CLOSE-UP: LIVE ISSUE/CHRISTMAS PARTIES - Agencies are still throwing parties despite recession, Francesca Newland writes

Christmas should be a time of cheer but, coming at the end of a year that saw widespread redundancies, many agencies have had to think hard before parting with the cash for a Christmas party.

But this is adland, and Campaign has struggled to find a single agency that has cancelled its festivities. Instead, many have thought of inventive ways of cutting back on the cost. As Sven Olsen, Banks Hoggins O'Shea/FCB's managing director, says: "Lack of budgets is the mother of all invention in both advertising and planning a party."

BHO has cancelled departmental Christmas lunches and instead diverted the cash into a single party. The agency is also benefiting from the fact that an oil company is using the venue the next night and paying £35,000 for decorations.

Abbott Mead Vickers BBDO saved money by combining its 25th anniversary party with its Christmas party. AMV held a black-tie dinner for staff under the dinosaur in the Natural History Museum. Having congregated at the agency bar, the staff were ferried off to South Kensington in a fleet of stretch limos full of Champagne.

Agency management is unanimous that cancelling a Christmas party would be a mistake. Tom Knox, the deputy chief executive of Delaney Lund Knox Warren & Partners, says: "In the grand scheme of things, the cost of a Christmas party is not enormous. But you have to be sensitive if you've made redundancies; huge excess would be inappropriate. However, it would be petty to scale back enormously because it's not a huge cost and people enjoy it."

Olsen agrees: "Times are hard and we thought about not having one but decided to have one - and a good one - because everyone has worked very hard this year."

"It's been a tough year, but people deserve a good old knees-up at our expense," is the sentiment of Grant Duncan, Publicis' joint chief executive.

The agency held a Moulin Rouge-themed party on the Embankment.
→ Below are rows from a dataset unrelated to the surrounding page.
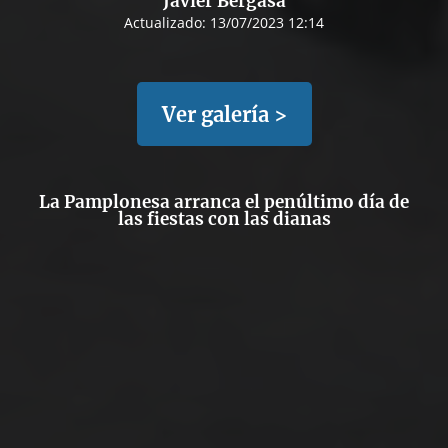
Javier Bergasa
Actualizado:
13/07/2023 12:14
Ver galería >
La Pamplonesa arranca el penúltimo día de
las fiestas con las dianas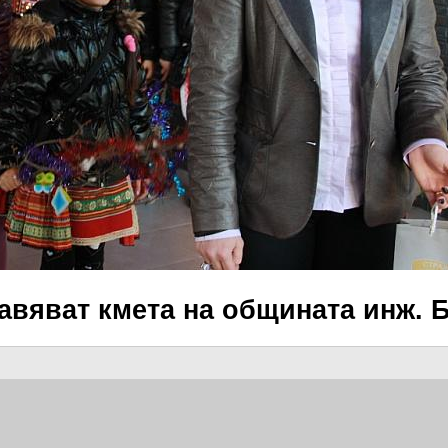
авяват кмета на общината инж. 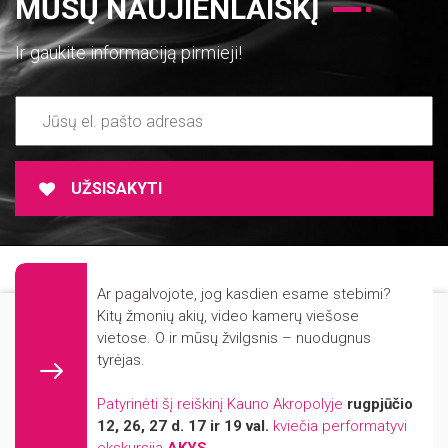
MŪSŲ NAUJIENLAIŠKĮ
Ir gaukite informaciją pirmieji!
UŽSISAKYTI
ADMINISTRACINĖ INFORMACIJA
Ar pagalvojote, jog kasdien esame stebimi?
NUORODOS
Mūsų svetainė naudoja slapukus (angl. cookies). Šie slapukai naudojami
Kitų žmonių akių, video kamerų viešose
statistikos ir rinkodaros tikslais.
vietose. O ir mūsų žvilgsnis – nuodugnus
REKVIZITAI
tyrėjas.
KONTAKTAI
Jei Jūs sutinkate, kad šiems tikslams būtų naudojami slapukai, spauskite
„Sutinku“ ir toliau naudokitės svetaine.
FIRMINIS STILIUS
Patyrinėti šį reiškinį Kauno Akropolyje
rugpjūčio
12, 26, 27 d. 17 ir 19 val.
kviečia performatyvi
PARINKTYS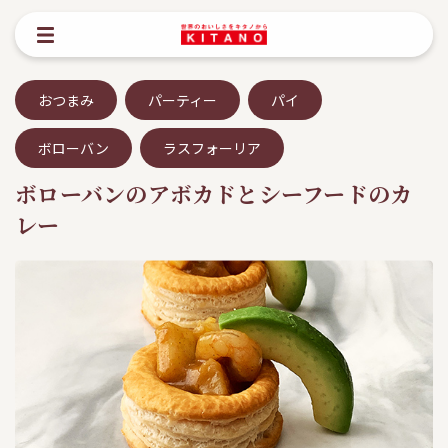
おつまみ
パーティー
パイ
ボローバン
ラスフォーリア
ボローバンのアボカドとシーフードのカ
レー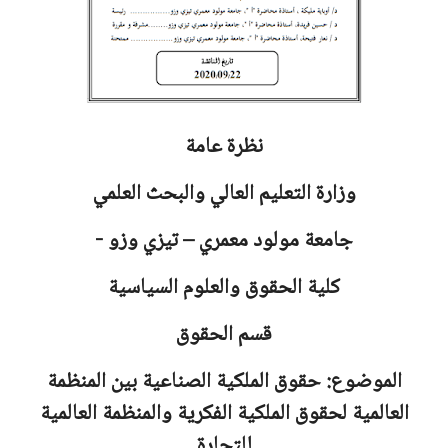
نظرة عامة
وزارة التعليم العالي والبحث العلمي
جامعة
مولود معمري – تيزي وزو -
كلية الحقوق والعلوم السياسية
قسم الحقوق
الموضوع: حقوق الملكية الصناعية بين المنظمة
العالمية لحقوق الملكية الفكرية والمنظمة العالمية
للتجارة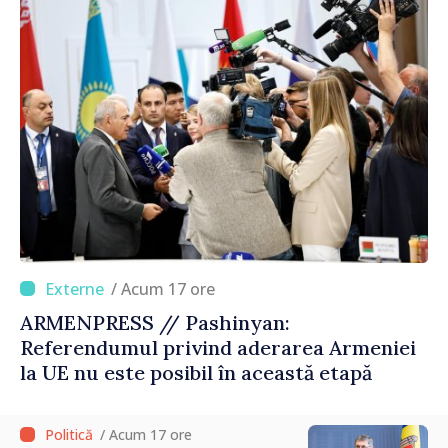
/ Acum 17 ore
ARMENPRESS // Pashinyan:
Referendumul privind aderarea Armeniei
la UE nu este posibil în această etapă
/ Acum 17 ore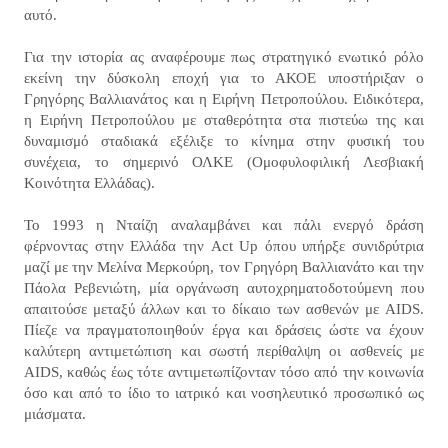
αυτό.
Για την ιστορία ας αναφέρουμε πως στρατηγικό ενωτικό ρόλο
εκείνη την δύσκολη εποχή για το ΑΚΟΕ υποστήριξαν ο
Γρηγόρης Βαλλιανάτος και η Ειρήνη Πετροπούλου. Ειδικότερα,
η Ειρήνη Πετροπούλου με σταθερότητα στα πιστεύω της και
δυναμισμό σταδιακά εξέλιξε το κίνημα στην φυσική του
συνέχεια, το σημερινό ΟΛΚΕ (Ομοφυλοφιλική Λεσβιακή
Κοινότητα Ελλάδας).
Το 1993 η Νταίζη αναλαμβάνει και πάλι ενεργό δράση
φέρνοντας στην Ελλάδα την Act Up όπου υπήρξε συνιδρύτρια
μαζί με την Μελίνα Μερκούρη, τον Γρηγόρη Βαλλιανάτο και την
Πάολα Ρεβενιώτη, μία οργάνωση αυτοχρηματοδοτούμενη που
απαιτούσε μεταξύ άλλων και το δίκαιο των ασθενών με AIDS.
Πίεζε να πραγματοποιηθούν έργα και δράσεις ώστε να έχουν
καλύτερη αντιμετώπιση και σωστή περίθαλψη οι ασθενείς με
AIDS, καθώς έως τότε αντιμετωπίζονταν τόσο από την κοινωνία
όσο και από το ίδιο το ιατρικό και νοσηλευτικό προσωπικό ως
μιάσματα.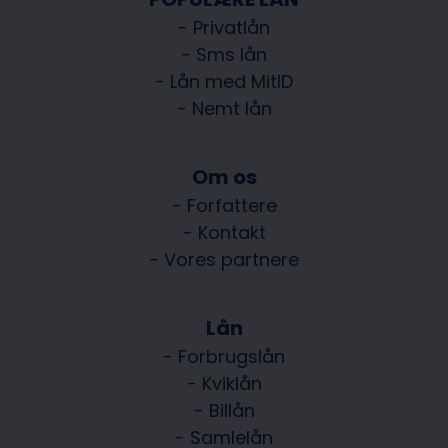
- Privatlån
- Sms lån
- Lån med MitID
- Nemt lån
Om os
- Forfattere
- Kontakt
- Vores partnere
Lån
- Forbrugslån
- Kviklån
- Billån
- Samlelån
Several agencies, including Rainey Kelly Campbell Roalfe/Y&R and Bartle Bogle Hegarty, guarded the details of their Christmas parties because they were planning a big surprise for staff. But Campaign's ring round uncovered that there's less to distinguish adland's finest than many had thought before. Both BMP DDB and TBWA/London planned a panto based on Aladdin. TBWA's will be a management-acted version called A Lad In Advertising, and has been written by the chairman, Trevor Beattie.

Some agencies use the Christmas party to raise money for charity. At BMP, staff had to pay £6 to watch the panto, which will then go to charity.

BHO's donation was a little more imaginative, however.

Staff have been paying to vote which member of its management team it would like to see perform the David Brent dance on the night of the Christmas party. Olsen is sure staff will pick him, but is trying to steer the vote by offering to donate an extra £1 for every vote directed at Paul Houlding, the agency's new-business director.

So it transpires agency management across the advertising world has not used the recession as an excuse to cancel the Christmas party and avoid every chief executive's annual nightmare: the alcohol-fuelled bravado of staff telling them what's wrong with the agency, using a finger-stabbing gesture and the line "and another thing ...".